Which of the lines below hold the word "opinions"? Pull each of them out.

· · · · · · ·

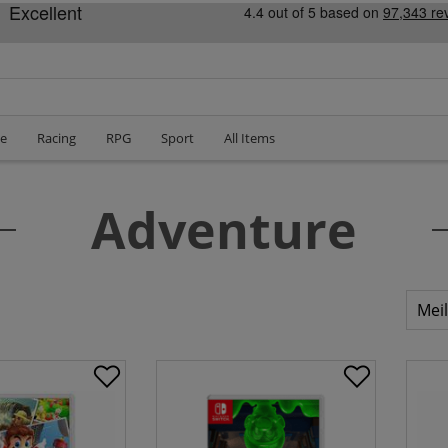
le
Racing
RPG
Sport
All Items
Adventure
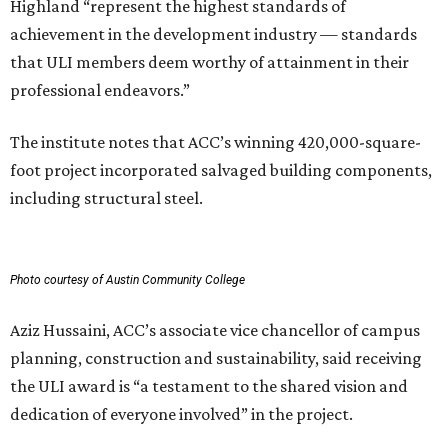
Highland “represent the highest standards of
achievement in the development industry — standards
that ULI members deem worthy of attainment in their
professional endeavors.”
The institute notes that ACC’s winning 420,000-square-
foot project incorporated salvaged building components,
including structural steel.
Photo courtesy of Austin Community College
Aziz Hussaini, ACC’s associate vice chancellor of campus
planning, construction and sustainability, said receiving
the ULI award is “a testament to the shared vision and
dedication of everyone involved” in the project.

· · · · · · ·

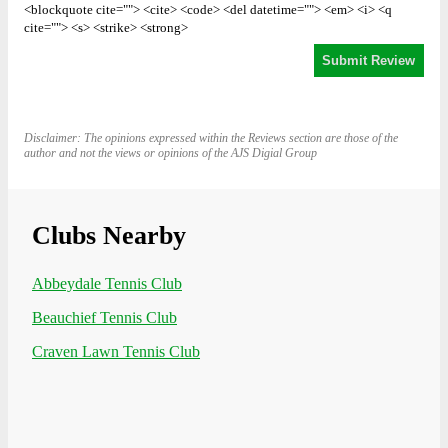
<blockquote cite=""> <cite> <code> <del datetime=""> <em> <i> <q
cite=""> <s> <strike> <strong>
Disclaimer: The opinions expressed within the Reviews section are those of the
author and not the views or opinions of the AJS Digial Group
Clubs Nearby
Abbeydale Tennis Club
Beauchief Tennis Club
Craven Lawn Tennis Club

· · · · · · ·

RESPONSE AREA
Disclaimer: The opinions expressed within the Reviews section are those of the
author and not the views or opinions of the AJS Digial Group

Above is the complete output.